Nick was going to be gone in a few days and he couldn’t let himself, or Janie, start thinking about things that wouldn’t ever happen. Just because Nick inexplicably showed up out of the blue like a knight in shining armor and made his daughter laugh and kissed like he was paid to do it—just because Nick was something like a dream didn’t mean that Joel didn’t have a real life to pay attention to, to work for. He couldn’t give into the daydreams. There was too much riding on the real life.

He ran his hands down his face, groaning into his palms.

He’d tell Nick in the morning he should probably find a hotel for the rest of his trip.
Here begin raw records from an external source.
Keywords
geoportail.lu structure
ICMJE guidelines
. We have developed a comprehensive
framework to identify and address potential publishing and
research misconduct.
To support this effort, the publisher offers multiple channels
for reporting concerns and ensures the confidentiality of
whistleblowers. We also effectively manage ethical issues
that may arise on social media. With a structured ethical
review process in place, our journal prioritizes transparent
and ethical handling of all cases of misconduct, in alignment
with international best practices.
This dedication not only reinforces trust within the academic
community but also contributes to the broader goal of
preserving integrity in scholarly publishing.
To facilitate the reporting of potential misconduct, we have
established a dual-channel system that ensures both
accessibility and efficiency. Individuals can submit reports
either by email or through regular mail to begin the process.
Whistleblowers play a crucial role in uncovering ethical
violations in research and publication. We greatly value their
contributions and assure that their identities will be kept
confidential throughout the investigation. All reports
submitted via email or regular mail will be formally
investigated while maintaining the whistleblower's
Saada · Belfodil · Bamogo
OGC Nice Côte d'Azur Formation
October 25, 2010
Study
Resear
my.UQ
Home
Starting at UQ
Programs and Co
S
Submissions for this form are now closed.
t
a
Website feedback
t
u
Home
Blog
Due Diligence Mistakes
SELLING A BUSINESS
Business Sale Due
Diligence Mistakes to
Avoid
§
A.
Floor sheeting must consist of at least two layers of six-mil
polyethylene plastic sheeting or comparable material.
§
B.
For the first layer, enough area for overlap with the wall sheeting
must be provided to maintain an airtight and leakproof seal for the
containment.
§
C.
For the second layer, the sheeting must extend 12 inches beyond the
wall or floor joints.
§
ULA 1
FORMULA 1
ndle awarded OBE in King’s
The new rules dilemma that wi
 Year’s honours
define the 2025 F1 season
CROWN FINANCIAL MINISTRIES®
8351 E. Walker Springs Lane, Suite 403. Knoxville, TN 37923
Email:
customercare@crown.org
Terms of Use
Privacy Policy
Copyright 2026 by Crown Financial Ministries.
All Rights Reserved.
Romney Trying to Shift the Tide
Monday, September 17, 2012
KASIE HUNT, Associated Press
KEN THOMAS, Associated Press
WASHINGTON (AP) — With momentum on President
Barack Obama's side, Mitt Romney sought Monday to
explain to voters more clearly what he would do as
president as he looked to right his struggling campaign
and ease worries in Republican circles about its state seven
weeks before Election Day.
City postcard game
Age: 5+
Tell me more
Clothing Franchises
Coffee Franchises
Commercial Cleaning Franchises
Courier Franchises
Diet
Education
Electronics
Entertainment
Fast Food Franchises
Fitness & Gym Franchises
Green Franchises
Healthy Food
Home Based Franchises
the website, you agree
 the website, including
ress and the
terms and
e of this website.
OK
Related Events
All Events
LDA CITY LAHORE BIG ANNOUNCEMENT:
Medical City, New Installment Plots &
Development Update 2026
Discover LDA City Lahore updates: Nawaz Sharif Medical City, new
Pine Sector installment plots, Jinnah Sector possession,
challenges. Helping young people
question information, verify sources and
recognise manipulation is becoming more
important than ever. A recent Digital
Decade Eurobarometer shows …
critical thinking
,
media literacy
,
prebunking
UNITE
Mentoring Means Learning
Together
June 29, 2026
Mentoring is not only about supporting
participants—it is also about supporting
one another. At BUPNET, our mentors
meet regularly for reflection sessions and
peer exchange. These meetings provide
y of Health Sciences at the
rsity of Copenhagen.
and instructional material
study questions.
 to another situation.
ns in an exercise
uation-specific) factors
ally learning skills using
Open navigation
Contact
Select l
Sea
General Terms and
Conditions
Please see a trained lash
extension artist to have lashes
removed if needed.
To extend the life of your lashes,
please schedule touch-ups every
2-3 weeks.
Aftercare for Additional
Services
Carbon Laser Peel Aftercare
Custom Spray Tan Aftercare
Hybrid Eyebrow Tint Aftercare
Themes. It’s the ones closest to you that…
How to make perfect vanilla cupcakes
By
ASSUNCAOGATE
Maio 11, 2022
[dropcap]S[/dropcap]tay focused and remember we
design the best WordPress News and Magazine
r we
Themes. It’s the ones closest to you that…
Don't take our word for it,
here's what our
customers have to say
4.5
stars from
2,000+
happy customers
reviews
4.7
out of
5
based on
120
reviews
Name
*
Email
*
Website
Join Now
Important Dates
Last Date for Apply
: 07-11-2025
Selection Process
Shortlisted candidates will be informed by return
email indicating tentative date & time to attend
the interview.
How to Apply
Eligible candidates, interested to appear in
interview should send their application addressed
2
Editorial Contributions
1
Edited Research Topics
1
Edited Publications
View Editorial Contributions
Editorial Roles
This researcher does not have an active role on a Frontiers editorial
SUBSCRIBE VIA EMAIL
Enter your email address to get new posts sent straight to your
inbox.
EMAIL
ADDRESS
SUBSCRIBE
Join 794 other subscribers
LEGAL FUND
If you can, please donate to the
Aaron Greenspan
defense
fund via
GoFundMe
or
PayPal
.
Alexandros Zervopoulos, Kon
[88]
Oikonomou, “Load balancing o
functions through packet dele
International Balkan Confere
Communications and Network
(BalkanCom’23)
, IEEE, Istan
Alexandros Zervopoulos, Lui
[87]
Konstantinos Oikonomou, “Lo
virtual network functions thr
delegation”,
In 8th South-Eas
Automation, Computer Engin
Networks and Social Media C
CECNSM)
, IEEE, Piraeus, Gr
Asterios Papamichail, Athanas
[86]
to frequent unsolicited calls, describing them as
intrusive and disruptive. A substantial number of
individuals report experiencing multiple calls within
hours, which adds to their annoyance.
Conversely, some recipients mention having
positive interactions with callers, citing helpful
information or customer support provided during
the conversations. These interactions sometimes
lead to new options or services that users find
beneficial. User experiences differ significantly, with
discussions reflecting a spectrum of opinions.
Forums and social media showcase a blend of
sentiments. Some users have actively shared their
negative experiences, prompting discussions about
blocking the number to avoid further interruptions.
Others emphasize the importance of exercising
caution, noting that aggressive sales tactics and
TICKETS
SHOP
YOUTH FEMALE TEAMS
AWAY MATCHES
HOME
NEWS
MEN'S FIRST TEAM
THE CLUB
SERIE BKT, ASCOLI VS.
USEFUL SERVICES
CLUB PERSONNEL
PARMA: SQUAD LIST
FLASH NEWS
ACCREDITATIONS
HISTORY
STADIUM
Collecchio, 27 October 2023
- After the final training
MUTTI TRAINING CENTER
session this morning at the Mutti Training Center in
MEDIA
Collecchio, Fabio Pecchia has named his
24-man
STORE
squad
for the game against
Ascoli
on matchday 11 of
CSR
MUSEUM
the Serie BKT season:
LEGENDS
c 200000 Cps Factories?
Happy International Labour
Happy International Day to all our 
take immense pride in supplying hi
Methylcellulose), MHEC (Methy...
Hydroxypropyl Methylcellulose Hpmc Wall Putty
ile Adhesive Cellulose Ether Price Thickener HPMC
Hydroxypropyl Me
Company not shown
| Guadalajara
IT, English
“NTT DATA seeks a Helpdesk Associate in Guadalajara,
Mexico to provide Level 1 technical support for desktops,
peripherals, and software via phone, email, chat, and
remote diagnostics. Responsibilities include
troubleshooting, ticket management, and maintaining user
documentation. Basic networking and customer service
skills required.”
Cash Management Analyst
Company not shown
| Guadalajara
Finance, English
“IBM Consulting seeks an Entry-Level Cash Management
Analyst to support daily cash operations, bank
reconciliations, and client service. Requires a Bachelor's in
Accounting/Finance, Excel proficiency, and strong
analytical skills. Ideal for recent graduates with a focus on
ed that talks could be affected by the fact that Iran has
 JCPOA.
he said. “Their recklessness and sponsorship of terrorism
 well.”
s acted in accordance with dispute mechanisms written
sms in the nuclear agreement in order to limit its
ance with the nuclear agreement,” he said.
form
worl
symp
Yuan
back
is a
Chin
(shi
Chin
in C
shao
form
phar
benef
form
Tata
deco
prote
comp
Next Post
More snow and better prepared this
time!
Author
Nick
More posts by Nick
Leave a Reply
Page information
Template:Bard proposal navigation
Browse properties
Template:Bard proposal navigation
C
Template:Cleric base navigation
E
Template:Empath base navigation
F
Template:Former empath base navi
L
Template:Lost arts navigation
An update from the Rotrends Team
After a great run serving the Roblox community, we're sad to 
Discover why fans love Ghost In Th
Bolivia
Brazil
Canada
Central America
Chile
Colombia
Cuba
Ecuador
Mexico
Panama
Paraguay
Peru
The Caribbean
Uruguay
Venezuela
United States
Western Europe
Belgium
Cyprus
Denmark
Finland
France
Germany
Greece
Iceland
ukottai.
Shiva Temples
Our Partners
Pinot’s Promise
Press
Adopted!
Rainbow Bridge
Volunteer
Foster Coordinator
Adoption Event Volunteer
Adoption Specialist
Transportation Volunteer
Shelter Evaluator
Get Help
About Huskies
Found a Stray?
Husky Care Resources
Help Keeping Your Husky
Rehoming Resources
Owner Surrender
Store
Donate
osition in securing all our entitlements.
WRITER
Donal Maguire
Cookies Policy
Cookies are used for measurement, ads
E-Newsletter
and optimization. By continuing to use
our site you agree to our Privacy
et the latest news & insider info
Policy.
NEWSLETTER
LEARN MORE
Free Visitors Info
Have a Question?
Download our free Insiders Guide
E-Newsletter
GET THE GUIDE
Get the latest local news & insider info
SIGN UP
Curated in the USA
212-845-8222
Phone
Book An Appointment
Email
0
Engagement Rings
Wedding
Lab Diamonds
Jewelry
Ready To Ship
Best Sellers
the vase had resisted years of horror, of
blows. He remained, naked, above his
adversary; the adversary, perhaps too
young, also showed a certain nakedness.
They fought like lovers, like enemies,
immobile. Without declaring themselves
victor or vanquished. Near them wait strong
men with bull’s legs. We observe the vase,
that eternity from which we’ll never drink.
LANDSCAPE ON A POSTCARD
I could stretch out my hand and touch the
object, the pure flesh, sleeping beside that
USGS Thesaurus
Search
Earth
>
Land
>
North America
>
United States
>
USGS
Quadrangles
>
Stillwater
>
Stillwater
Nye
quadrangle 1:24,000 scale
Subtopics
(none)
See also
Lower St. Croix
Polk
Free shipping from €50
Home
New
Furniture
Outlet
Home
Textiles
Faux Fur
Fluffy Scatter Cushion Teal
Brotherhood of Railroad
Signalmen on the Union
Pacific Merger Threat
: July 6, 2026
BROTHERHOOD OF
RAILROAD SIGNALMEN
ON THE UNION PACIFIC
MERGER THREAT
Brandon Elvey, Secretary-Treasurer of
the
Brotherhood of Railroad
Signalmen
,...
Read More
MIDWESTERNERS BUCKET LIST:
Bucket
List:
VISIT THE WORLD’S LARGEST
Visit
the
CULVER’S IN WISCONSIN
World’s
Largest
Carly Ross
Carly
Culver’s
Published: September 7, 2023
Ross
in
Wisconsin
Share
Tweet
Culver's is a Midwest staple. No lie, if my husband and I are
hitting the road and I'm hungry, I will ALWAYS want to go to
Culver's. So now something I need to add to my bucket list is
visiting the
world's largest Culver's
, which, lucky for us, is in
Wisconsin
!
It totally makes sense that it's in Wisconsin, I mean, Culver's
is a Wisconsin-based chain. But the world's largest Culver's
He’d let him and Janie say goodbye and, yes, Janie would probably blame him and he’d be the bad guy for a little while. It would be that day in the principal’s office all over again, Janie a folded, angry mess and Joel too tired and unsure to do anything about it. But it would be better in the long run.

Already, Janie was turning to Nick for comfort, about Angela of all things, and Joel knew that Nick didn’t mean any harm. He could tell from the way he spoke to Janie that as much as she had responded to him after her near drowning, he had responded to her, too. Nick was a good man and Joel could tell that from the way he interacted with Janie. But regardless of his intentions, Janie was going to get attached.

Janie was going to get attached to him and Joel would just have to explain that a clean break now would be easier than him leaving in a week. Mendocino was Nick’s vacation away from reality; but for him and Janie, this was all they had. He wouldn’t let Nick come in with bright grins and broad shoulders and burn down the fragile paper house they had.

He would be kind. Polite. If he could just get Nick out of his home without further incident, maybe they could stay friends—Joel would like that. He liked texting with Nick, the way it felt to share parts of his day with someone else. He hadn’t realized how lonely he was until he wasn’t anymore.

You’ve tried to talk to plenty of people, a quiet part of himself reminded him, it’s only different because it’s Nick.

Which, okay. Joel could admit that was partially true. He did—enjoy Nick’s company. So if he could just be nice and put up the walls they needed, if he’d just leave his house, he could maybe text him every once in a while.

That same part of him pointed out that Joel wanted much more than friendship.

Joel ignored it.

It didn’t matter how much Joel wanted this. It didn’t matter that Joel hadn’t felt strong and wide open about someone since—it didn’t matter. Wanting someone wasn’t what was most important in his life.

He needed to put Janie first. He needed to remember that his daughter deserved more than to fall for someone who would leave. Janie loved so big, Joel was always afraid she was going to accidentally give her whole heart away one day without asking for anything in return. She was a dedicated little girl and Joel knew he wouldn’t always be able to protect her from who she invited into her life.

But he could protect her from who he invited. He wasn’t going to let her give her open little heart to this man who was going to leave them both.

And if he managed to protect his own heart while he was protecting Janie’s, well, that was just an added benefit.